I have yet another perplexing question. I hope someone here has the definitive answer.

My question is: what's the difference between *semolina* and *cream of wheat*?

From what I understand they are both derived from wheat. I've checked the web and some sites say they're the same. That can't be because I have samples of each and the cream of wheat (long cooking type) is white with beige specks and the semolina is yellow. The uncooked texture seems to be similar however . 
How are they processed? Is one more nutritious than the other? :look:

Any and all answers are appreciated!
Petra


----------



## cakerookie (Sep 10, 2005)

This might help:

From Wikipedia, the free encyclopedia

Semolina is coarsely ground grain, usually wheat, with particles mostly between 0.25 and 0.75 mm in diameter. The same milling grade is sometimes called farina, or grits if made from maize. It refers to two very different products: semolina for porridge is usually steel-cut soft common wheat whereas "durum semolina" used for pasta or gnocchi is coarsely ground from either durum wheat or other hard wheat, usually the latter because it costs less to grow.

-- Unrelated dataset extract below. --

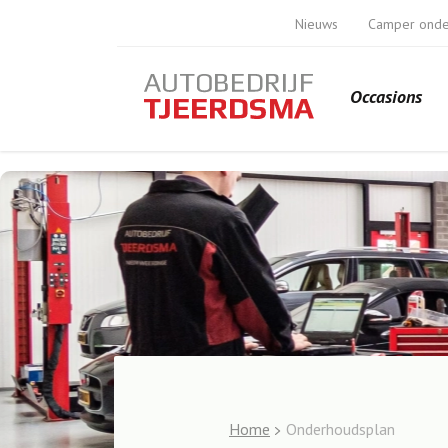
Nieuws
Camper ond
Occasions
Home
Onderhoudsplan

Non-durum semolina porridge or farina has come to be known in the United States by the trade name Cream of Wheat.

They are the same basically just depends on where you are.

Rgds Rook


----------



## petra (Jun 11, 2006)

Yes, that clears up the confusion nicely. 
Wikipedia, of course, I shud have known they would have the answer - I didn't think to check there. 

Thanks Rook!  
Petra


----------



## moop (Feb 13, 2014)

Wait a minute! If Do they TASTE the same?

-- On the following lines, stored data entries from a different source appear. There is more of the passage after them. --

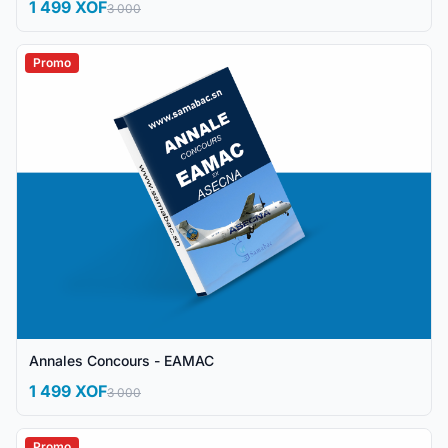
1 499 XOF
3 000
Promo
Annales Concours - EAMAC
1 499 XOF
3 000
Promo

They don´t sell Cream of Wheat in Germany and I can´t order Al Farina anywhere but I found Semolina at the asian shop.

Does it taste the same? If so that would be great./img/vbsmilies/smilies/smile.gif


----------



## petemccracken (Sep 18, 2008)

@Moop , you DO realize that the last post was in October 2006, right?


----------



## alex01 (Feb 14, 2014)

Moop,

Well that was an old thread(!) but no harm done. There's always room for a new question. In Germany semolina is called Grieß (the ß Sounds like ss, so the word sounds like grease in English, just pronounced with the r more in the back of the throat). At every German grocery store you can find Hartweizengrieß ("Hard wheat semolina")and right next to it, Weichweizengrieß ("soft wheat semolina"). The Germans use the Weichweizengrieß for deserts but I wonder if, according cake rookie's definition, the weichweizengrieß is, or could be used like cream of wheat.


----------



## dashbery (Aug 13, 2014)

No they do not taste the same, I make farina (Griesbrei)  and then put Himbeer saft on top. This is how we eat it in Germany.

I tried to use Semolina-it does not taste right.

I would suggest to go on line and order it on-line

Good luck


----------



## sweet-lips (Jun 24, 2017)

I don't think they taste the same and I don't think they are the same semolina you have to make with milk semolina porridge you can make with water


----------